EXERCISE REQUIREMENTS:
In the records that follow, the lines from the one containing "que hicieron los" to the one containing "Weitere Beiträge", inclusive, are to be given again exactly.

(Stored data entries)
------------------------

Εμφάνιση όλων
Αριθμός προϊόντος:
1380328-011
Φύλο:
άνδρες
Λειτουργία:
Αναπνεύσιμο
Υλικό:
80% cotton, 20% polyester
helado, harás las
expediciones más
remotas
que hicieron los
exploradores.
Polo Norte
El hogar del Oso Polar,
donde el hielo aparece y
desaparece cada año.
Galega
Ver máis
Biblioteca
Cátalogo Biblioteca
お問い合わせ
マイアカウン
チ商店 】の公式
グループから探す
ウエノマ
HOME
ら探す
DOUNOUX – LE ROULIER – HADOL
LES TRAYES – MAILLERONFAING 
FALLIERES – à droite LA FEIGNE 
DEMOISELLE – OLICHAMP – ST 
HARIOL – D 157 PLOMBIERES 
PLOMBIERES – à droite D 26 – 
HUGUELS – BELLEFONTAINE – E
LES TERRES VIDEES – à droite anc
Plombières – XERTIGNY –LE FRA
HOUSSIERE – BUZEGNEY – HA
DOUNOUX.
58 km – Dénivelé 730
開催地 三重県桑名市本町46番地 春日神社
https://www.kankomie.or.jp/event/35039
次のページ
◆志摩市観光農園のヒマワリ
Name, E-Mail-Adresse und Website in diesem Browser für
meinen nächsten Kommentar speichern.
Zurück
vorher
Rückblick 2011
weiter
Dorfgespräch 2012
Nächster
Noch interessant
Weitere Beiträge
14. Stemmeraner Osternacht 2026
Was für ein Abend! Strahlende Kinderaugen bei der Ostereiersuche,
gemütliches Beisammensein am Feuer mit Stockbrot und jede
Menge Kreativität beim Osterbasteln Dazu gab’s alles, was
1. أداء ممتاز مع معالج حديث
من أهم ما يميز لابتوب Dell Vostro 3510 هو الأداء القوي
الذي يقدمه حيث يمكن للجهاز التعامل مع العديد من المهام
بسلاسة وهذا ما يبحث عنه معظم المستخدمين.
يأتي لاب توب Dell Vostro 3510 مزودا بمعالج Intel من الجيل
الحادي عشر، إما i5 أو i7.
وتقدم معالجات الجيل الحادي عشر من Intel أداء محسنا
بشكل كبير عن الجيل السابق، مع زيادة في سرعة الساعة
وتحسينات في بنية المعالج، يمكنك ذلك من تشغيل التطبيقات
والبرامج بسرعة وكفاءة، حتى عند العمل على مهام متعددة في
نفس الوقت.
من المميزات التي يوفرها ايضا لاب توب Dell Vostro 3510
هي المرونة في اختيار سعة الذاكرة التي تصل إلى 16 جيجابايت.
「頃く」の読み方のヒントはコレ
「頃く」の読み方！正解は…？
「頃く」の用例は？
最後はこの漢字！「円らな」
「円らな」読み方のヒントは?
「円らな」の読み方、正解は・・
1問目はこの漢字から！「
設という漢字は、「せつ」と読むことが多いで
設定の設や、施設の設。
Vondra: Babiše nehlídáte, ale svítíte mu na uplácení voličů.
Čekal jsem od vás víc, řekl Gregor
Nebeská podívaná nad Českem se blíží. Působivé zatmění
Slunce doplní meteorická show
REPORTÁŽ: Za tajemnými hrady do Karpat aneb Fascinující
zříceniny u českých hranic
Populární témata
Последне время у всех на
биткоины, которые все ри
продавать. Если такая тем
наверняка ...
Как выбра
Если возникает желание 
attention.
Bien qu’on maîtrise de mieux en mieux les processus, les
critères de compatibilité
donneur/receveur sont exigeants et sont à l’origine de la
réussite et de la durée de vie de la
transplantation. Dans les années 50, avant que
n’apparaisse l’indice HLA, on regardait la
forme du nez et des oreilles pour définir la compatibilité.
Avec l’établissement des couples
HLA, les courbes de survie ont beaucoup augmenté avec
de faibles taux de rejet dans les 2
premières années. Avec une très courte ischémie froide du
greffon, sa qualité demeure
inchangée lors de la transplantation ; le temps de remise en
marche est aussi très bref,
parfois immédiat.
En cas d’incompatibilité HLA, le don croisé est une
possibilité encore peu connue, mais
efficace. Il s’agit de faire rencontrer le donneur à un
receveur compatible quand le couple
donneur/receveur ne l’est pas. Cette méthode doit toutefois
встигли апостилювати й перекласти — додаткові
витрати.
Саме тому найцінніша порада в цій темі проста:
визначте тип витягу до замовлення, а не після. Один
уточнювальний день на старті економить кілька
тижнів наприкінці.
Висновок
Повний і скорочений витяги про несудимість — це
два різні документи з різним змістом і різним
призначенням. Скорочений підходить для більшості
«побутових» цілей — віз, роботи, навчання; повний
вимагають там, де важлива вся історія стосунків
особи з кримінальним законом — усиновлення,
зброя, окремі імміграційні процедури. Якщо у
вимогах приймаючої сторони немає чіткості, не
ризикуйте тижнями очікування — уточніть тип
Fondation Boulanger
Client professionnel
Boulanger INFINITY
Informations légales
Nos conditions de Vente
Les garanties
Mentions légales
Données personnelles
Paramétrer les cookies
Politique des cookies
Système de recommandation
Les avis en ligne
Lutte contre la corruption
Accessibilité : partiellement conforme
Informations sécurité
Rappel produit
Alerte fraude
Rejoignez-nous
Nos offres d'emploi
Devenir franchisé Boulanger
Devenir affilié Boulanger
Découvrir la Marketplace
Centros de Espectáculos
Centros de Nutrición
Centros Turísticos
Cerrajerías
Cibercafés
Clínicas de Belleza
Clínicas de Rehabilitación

------------------------

SOLUTION:
que hicieron los
exploradores.
Polo Norte
El hogar del Oso Polar,
donde el hielo aparece y
desaparece cada año.
Galega
Ver máis
Biblioteca
Cátalogo Biblioteca
お問い合わせ
マイアカウン
チ商店 】の公式
グループから探す
ウエノマ
HOME
ら探す
DOUNOUX – LE ROULIER – HADOL
LES TRAYES – MAILLERONFAING 
FALLIERES – à droite LA FEIGNE 
DEMOISELLE – OLICHAMP – ST 
HARIOL – D 157 PLOMBIERES 
PLOMBIERES – à droite D 26 – 
HUGUELS – BELLEFONTAINE – E
LES TERRES VIDEES – à droite anc
Plombières – XERTIGNY –LE FRA
HOUSSIERE – BUZEGNEY – HA
DOUNOUX.
58 km – Dénivelé 730
開催地 三重県桑名市本町46番地 春日神社
https://www.kankomie.or.jp/event/35039
次のページ
◆志摩市観光農園のヒマワリ
Name, E-Mail-Adresse und Website in diesem Browser für
meinen nächsten Kommentar speichern.
Zurück
vorher
Rückblick 2011
weiter
Dorfgespräch 2012
Nächster
Noch interessant
Weitere Beiträge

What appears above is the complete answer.